Akwa Ibom taxpayers are also expected to provide an amount not exceeding N5 million or an equivalent of $50,000.00 monthly for Mr. Akpabio to engage the services of a cook, chauffeurs and security guards.
This provision is in contrast with Section 1(b) of the bill, which indicates that security shall be provided to former governors during their lifetime at the expense of the government.
However, the deputy governor is entitled to N2million naira or an equivalent of $20,000.00 monthly allowance to hire cooks, chauffeurs and security guards.
Mr. Akpabio and his spouse are to also access free medical services at a sum not exceeding N100 million or an equivalent of $600,000.00, while the deputy and her spouse will pocket N30 million or an equivalent of $200,000.00, annually.
Based on budget figures from the National Primary Healthcare Development Agency, NPHDA, and the Millennium Development Goal(s), MDG, the amounts set aside for the two government functionaries to access medical services could build and equip two state-of-the-art health centres and two blocks of classrooms in the state.
Section 1(e, f, g, h, I j) of the bill wants Mr. Akpabio and other past governors entitled to a “Provision of a befitting house not below a 5-bedroom maisonette in either the Federal Capital Territory, Abuja or Akwa Ibom State for the Governor and a yearly accommodation allowance of 300 percent of annual basic salary for the deputy governor; (300 percent of the deputy governor’s basic salary is N6, 336,645).
“Provision of furniture allowance of 300 percent of annual basic salary once in every four years; (A total of N6, 671,115 for the governor and N6, 336,645 for the deputy)
“Provision of yearly maintenance and fueling of vehicle allowance of 300 percent of annual basic salary; (A total of N6, 671,115 for the governor and N6, 336,645 for the deputy)
“Provision of severance gratuity allowance of 300 percent of annual basic salary as at the time the officer leaves office; (Another N6, 671,115 for the governor and N6, 336,645 for the deputy)

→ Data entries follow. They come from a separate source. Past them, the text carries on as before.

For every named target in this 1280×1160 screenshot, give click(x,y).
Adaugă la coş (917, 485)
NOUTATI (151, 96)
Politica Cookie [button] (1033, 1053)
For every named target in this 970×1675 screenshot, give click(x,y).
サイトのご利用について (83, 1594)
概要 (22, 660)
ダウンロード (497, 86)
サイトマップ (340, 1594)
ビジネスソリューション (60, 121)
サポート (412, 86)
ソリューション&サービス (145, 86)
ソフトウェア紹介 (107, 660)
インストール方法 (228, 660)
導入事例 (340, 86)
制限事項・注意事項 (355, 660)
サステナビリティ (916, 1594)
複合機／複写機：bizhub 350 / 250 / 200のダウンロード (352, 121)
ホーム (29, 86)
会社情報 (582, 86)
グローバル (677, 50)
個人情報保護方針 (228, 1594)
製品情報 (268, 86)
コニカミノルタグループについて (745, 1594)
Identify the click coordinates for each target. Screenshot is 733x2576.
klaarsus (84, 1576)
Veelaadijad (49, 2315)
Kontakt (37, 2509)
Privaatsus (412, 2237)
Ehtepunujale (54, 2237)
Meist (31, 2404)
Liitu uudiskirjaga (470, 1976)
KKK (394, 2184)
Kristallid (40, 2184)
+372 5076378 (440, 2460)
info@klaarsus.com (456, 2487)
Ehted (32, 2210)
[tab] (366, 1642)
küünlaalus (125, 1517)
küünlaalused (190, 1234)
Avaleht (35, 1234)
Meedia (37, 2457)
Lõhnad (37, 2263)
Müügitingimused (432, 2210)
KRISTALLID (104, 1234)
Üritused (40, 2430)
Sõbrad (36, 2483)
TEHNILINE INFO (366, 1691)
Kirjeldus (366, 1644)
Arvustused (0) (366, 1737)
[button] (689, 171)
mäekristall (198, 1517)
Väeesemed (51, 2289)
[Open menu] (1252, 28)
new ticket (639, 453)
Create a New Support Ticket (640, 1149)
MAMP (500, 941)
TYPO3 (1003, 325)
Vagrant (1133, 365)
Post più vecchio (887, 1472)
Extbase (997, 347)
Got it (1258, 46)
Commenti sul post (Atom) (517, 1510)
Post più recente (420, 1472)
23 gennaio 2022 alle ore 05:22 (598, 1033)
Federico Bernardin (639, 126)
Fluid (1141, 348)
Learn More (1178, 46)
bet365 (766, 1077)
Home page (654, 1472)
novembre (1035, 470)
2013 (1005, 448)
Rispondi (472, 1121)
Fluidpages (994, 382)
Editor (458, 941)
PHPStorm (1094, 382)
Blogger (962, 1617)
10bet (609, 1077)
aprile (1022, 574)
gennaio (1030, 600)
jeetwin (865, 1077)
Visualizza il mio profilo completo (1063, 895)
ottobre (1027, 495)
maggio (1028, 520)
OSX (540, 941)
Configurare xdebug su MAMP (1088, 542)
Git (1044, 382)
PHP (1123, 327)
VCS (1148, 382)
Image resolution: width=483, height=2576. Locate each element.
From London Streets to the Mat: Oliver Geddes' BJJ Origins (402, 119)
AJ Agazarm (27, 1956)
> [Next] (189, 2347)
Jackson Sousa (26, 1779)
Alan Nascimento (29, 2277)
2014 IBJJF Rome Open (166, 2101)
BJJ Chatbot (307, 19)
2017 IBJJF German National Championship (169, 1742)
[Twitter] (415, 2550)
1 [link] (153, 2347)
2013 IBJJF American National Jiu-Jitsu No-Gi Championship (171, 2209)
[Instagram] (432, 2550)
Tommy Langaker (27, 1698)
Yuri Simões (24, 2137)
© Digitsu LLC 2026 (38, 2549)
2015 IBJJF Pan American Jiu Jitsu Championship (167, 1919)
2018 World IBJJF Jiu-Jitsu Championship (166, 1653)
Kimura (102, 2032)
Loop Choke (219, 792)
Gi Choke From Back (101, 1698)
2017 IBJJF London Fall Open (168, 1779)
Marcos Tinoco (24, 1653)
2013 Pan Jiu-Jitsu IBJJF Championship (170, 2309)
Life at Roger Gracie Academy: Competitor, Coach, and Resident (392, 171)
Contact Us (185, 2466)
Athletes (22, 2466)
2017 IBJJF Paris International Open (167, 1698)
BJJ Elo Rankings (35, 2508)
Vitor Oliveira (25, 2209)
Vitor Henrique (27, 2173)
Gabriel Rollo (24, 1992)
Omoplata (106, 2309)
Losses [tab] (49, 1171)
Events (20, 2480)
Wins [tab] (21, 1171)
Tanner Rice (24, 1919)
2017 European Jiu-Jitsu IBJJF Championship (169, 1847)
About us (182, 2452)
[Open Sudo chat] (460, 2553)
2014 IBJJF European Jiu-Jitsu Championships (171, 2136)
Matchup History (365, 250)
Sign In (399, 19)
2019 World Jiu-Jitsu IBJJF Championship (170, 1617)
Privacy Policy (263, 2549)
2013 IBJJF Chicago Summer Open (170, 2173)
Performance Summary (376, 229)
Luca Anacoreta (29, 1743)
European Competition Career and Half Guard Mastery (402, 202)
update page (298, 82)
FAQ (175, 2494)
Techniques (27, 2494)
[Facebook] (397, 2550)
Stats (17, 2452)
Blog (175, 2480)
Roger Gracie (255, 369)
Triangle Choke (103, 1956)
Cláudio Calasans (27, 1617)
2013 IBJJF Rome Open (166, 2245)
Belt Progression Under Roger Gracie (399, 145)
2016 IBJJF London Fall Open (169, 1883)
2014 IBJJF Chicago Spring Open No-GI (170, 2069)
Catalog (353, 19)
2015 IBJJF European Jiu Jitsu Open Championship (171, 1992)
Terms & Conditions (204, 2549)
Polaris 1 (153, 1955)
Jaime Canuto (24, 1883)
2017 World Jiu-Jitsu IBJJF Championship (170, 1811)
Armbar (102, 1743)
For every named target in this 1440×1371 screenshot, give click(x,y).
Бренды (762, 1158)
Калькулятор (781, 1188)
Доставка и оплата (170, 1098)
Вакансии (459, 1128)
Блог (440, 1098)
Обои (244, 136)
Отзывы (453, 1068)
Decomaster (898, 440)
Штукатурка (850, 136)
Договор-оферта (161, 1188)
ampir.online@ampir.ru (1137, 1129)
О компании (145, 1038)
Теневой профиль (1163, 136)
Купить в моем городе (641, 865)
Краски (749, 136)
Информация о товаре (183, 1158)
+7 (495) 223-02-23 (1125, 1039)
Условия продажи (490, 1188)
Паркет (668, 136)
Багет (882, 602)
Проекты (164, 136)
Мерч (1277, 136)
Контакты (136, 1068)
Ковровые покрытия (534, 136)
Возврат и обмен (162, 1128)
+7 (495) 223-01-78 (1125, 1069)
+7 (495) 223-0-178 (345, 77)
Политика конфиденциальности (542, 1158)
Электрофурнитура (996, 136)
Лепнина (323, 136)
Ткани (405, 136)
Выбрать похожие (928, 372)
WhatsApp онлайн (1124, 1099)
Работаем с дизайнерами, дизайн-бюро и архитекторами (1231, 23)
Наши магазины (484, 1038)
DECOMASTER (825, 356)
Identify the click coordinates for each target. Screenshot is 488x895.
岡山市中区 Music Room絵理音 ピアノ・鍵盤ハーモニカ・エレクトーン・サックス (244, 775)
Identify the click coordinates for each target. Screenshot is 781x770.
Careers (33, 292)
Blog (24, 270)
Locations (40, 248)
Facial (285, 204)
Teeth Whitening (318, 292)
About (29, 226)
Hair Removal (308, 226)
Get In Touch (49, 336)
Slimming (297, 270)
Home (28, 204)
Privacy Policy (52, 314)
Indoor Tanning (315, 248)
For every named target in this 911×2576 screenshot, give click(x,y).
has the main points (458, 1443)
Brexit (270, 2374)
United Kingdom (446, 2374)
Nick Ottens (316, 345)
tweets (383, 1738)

“Provision of yearly utility allowance of 100 percent of annual salary; (with the governor taking N2, 223,705 while his deputy takes N2, 112, 215)
“And provision of entertainment allowance of 100 percent of annual basic salary; (Another N2, 223,705 for the governor and N2, 112, 215 for the deputy).”
According to Section 2 of the proposed law, a former governor or deputy who received severance gratuity under Akwa Ibom State Public and Political Office Holders (Remuneration) Law, 2000 is not eligible for any other severance pay.
This means that former Governor Attah will enjoy the sumptuous retirement perks but will not be entitled to severance pay since they had been paid based on the provisions of the 2000 law.
Where a former governor or deputy governor dies, the bill provides that the state government makes adequate arrangement and bear the financial responsibility for the burial.
The government is also expected to pay a condolence allowance of a sum equivalent to the annual basic salary of an incumbent to the next of kin.
One surviving spouse of the governor is entitled to a medical allowance not exceeding N12 million per annum provided such spouse was married to the governor at the time he or she was in office or if a wife had served as First Lady.
Unless on health grounds, a former governor or deputy who resigned his office, or impeached or who had not held office for a period of three years or more, is not entitled to benefit from the provision of the proposed law.